**** Provided records

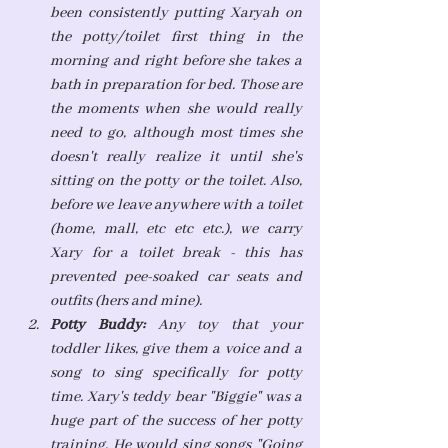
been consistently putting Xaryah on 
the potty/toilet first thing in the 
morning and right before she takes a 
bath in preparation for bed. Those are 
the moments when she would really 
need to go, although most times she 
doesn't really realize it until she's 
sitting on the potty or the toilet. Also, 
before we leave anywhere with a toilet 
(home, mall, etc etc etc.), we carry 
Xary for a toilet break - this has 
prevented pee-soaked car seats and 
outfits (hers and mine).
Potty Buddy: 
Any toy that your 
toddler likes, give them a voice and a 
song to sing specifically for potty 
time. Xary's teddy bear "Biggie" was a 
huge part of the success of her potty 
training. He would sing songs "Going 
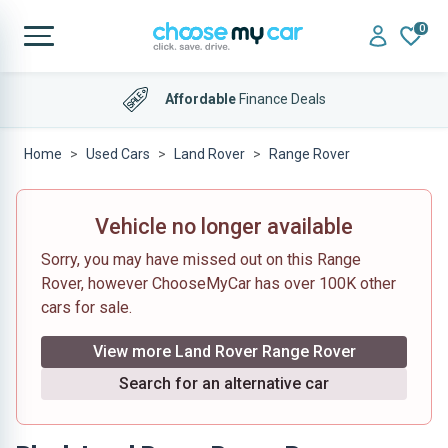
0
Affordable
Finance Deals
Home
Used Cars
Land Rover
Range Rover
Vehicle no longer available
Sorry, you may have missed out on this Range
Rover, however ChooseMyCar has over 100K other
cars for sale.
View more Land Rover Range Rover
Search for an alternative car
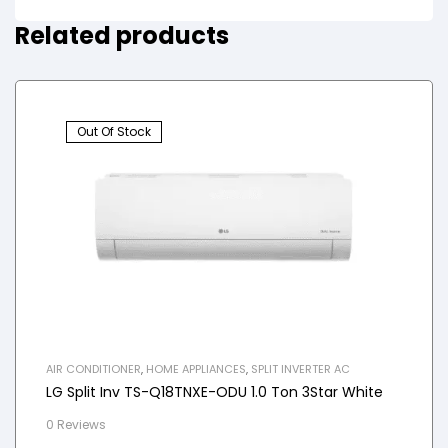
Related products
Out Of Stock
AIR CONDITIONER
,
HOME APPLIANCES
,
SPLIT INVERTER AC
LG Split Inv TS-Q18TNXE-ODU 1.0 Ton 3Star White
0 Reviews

********

Your answer must be an exact copy of the lines above, from the line that contains "Sorry, you may have missed out on this Range" through the final line, with no pictures in it.

Sorry, you may have missed out on this Range
Rover, however ChooseMyCar has over 100K other
cars for sale.
View more Land Rover Range Rover
Search for an alternative car
Related products
Out Of Stock
AIR CONDITIONER
,
HOME APPLIANCES
,
SPLIT INVERTER AC
LG Split Inv TS-Q18TNXE-ODU 1.0 Ton 3Star White
0 Reviews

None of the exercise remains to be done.